ここでの好走がGI制覇につながる!
新出世レース・紫苑Sをデータ分析

G3昇格後、3年連続でG1ウィナーが誕生

 夏競馬が終わり、今週から秋の中山・阪神開催が始まる。中山競馬の土曜メインは秋華賞トライアルの紫苑ステークス。2016年にそれまでのオープン特別からG3へ昇格すると、同レース上位馬からは、ヴィブロス、ディアドラ、そして今年のヴィクトリアマイルを制したノームコアと、立て続けにG1ウィナーが誕生している。今回は紫苑Sをピックアップし、近3年のデータからレース傾向を探っていきたい。なお、データ分析にはJRA-VAN DataLab.とTARGET frontier JVを利用した。

紫苑S近3年の3着以内馬一覧

表1
表1【画像提供:JRA-VANデータラボ】

 まず表1は2016年以降近3年の3着以内馬一覧。16年2着ヴィブロス、17年1着ディアドラは次走で秋華賞を制し、昨年の勝ち馬ノームコアは今年のヴィクトリアMをレコードで勝利している。過去3年いずれも良馬場で行われ、勝ちタイムはすべて2分を切る速い決着となっている。前半1000m通過は16年速め、17年スロー、18年平均とそれぞれペースが異なるものの、勝ち時計はすべて速い。特に昨年勝利したノームコアの1分58秒0は非常に速く、時計勝負となった今年のヴィクトリアMを制する素質を見せていた。

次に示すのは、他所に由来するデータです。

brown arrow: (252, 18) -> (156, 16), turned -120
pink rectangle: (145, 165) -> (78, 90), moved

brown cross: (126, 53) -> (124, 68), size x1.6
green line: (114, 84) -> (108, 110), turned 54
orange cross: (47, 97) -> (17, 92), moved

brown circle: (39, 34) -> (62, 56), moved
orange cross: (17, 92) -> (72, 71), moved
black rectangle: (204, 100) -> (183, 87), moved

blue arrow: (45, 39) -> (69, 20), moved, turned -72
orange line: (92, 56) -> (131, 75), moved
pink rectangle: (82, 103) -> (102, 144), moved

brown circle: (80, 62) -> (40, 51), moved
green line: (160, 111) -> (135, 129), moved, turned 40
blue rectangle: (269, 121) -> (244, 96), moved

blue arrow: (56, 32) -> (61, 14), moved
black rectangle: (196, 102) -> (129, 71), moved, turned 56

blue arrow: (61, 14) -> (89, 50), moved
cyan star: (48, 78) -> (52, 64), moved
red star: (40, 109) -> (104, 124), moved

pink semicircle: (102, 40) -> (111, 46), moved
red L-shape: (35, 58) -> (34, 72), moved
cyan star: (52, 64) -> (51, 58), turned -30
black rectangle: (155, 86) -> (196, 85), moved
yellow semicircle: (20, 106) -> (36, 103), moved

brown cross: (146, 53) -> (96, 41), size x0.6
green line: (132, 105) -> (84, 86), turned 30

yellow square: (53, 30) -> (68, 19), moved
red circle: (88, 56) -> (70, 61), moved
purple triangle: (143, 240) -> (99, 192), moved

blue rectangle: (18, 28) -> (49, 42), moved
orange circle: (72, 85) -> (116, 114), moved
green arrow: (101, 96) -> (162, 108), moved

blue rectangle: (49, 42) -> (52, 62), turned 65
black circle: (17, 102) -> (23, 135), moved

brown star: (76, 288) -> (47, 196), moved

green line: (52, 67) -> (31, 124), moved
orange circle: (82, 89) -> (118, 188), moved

 近2年は昨年3着のランドネ以外、すべて34秒0以下の速い上がりを繰り出した馬が上位に入っている。人気順では1番人気馬が【2.1.0.0】ですべて連対と安定しており、3着以内馬も多頭数の割にすべて7番人気以内におさまっていた。

紫苑S近3年の脚質別成績と上がり順位別成績

表2
表2【画像提供:JRA-VANデータラボ】

 続いて表2は脚質別成績と上がり順位別成績。脚質別成績では、16年にマクリで勝利したビッシュ、昨年3着に逃げ粘ったランドネ以外、上位を占めているのはすべて中団からの差し馬だ。秋競馬の開幕週ではあるが、逃げ・先行有利ではなく、中団から脚を使える馬が好成績をあげている。


 上がり順位別成績でも傾向がハッキリしており、上がり最速だった馬が昨年のノームコアら2勝をあげ、複勝率75.0%と非常に高い。上がり3位までの馬が軒並み連対率50%をマークしており、瞬発力に秀でたタイプが上位に来ていることがわかる。